Ci sono diverse problematiche che coinvolgono il nostro pianeta. Per esempio si parla di "effetto serra": il corpo celeste che ci dà vita sta continuando a scaldarsi sempre più, la temperatura sale, la febbre della terra aumenta... Studiosi, scienziati, personalità di rilievo si stanno impegnando tanto per ridurre questo sintomo, ma perché così pochi pensano alle singole cellule del magnifico organismo chiamato "Terra"?
L'ignoranza riguardo il fenomeno Mafia, che ho compreso avermi accompagnata sino ad ora, è la via più semplice affinché le cellule tumorali continuino a moltiplicarsi. L'ignoranza del Nord, che crede che il suo organo sia ancora sano, rende cieca la società, la rende inconsapevole della terribile malattia che piano piano si sta ramificando in tutti i tessuti, in tutte le regioni, in tutti i comuni, in tutte le strade di questa nostra terra chiamata Italia. Oramai non si può più parlare di Nord e Sud perché questo è un nemico troppo difficile da sconfiggere senza l'interazione, l'unione e la collaborazione tra ogni singolo cittadino.
Questa è una malattia che coinvolge l'intero organismo.
Prima che esso venga soffocato, perché non decidiamo di eliminare l'ignoranza che ci avvolge e partecipiamo attivamente alla sconfitta di questa malattia?
A tutti coloro che desiderano conoscere ed essere in grado di aiutare il proprio paese, anche se nel proprio piccolo, consiglio vivamente di partecipare ad uno dei campi estivi che l'associazione "Libera antimafia" propone annualmente, perché "a volte le parole sono importanti" ed è bene conoscerle ed essere consapevoli del loro significato.

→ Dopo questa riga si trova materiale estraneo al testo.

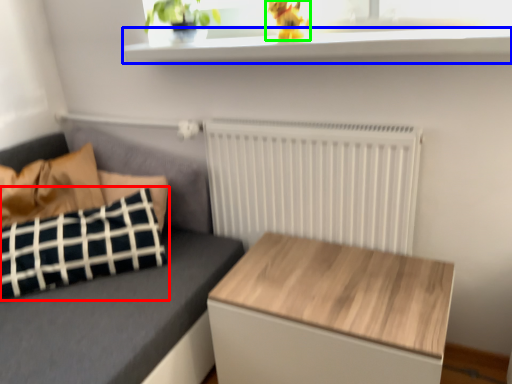 Question: Which object is the closest to the pillow (highlighted by a red box)? Choose among these: window sill (highlighted by a blue box) or animal (highlighted by a green box).

Choices:
 (A) window sill
 (B) animal

Answer: (A) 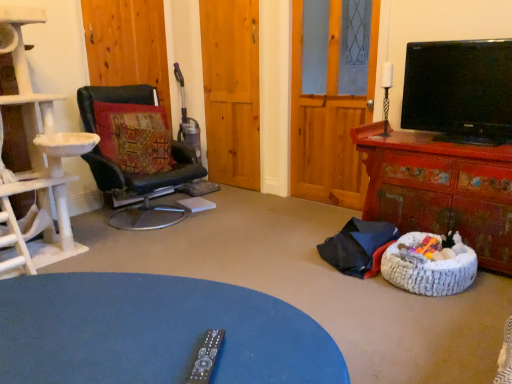 Find the location of a particular element. blank space above black fabric remote control at center (from a real-world perspective) is located at coordinates (135, 312). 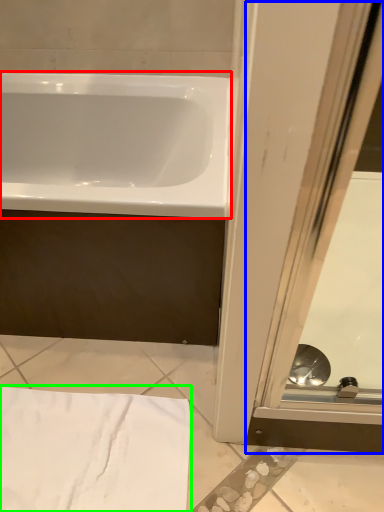 Question: Considering the real-world distances, which object is closest to bathtub (highlighted by a red box)? screen door (highlighted by a blue box) or bath towel (highlighted by a green box).

Choices:
 (A) screen door
 (B) bath towel

Answer: (A) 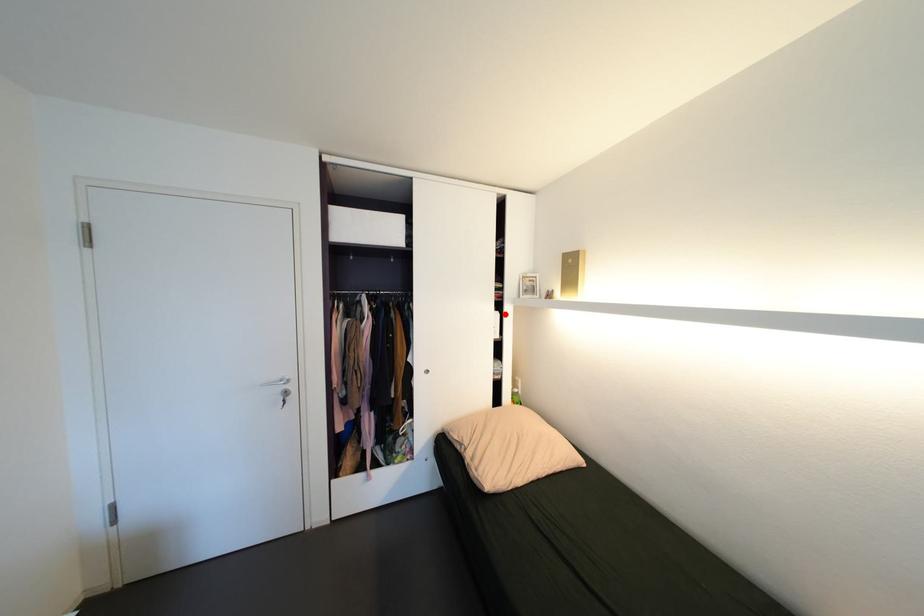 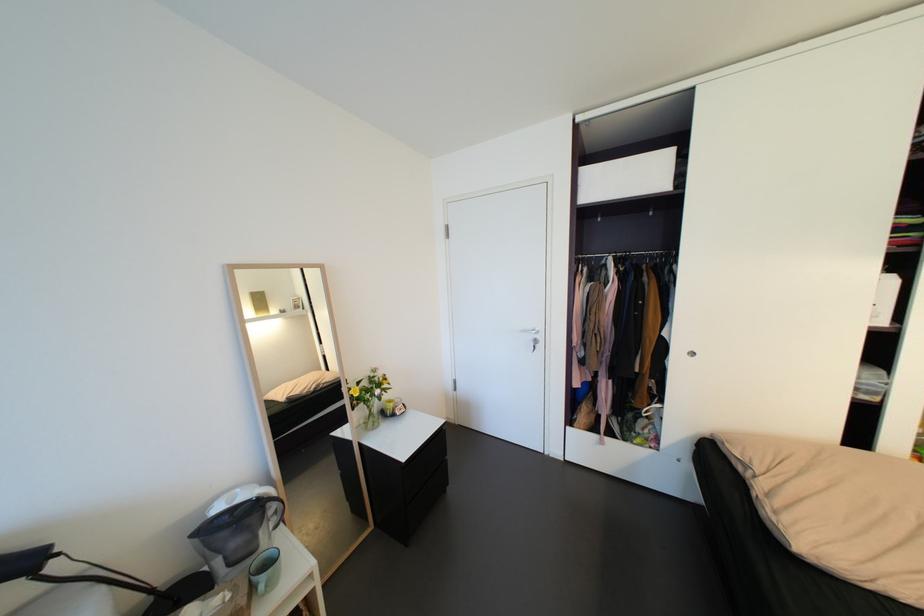 Find the pixel in the second image that matches the highlighted location in the first image.

(900, 278) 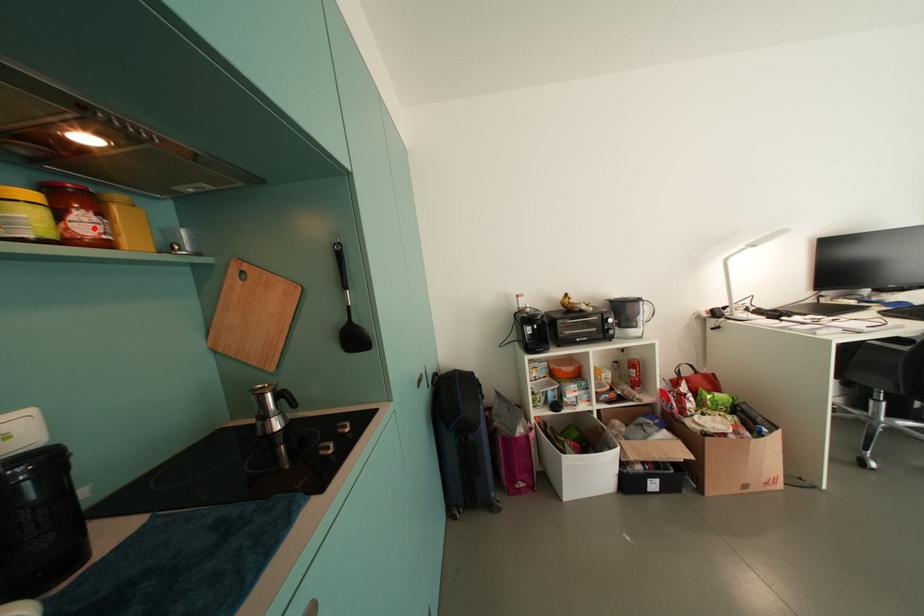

Per questo ho deciso di prendere parte a questa esperienza: non credo sia giusto affrontare un anno all'estero senza conoscere neppure il proprio paese.
Un grazie speciale per avermi aperto gli occhi lo rivolgo all'eccezionale persona che ha gestito questi sei giorni di esperienza di volontariato nella comunità "al di là dei sogni".
Al di là dei sogni c'è una realtà sognata, ma sta a noi renderla reale.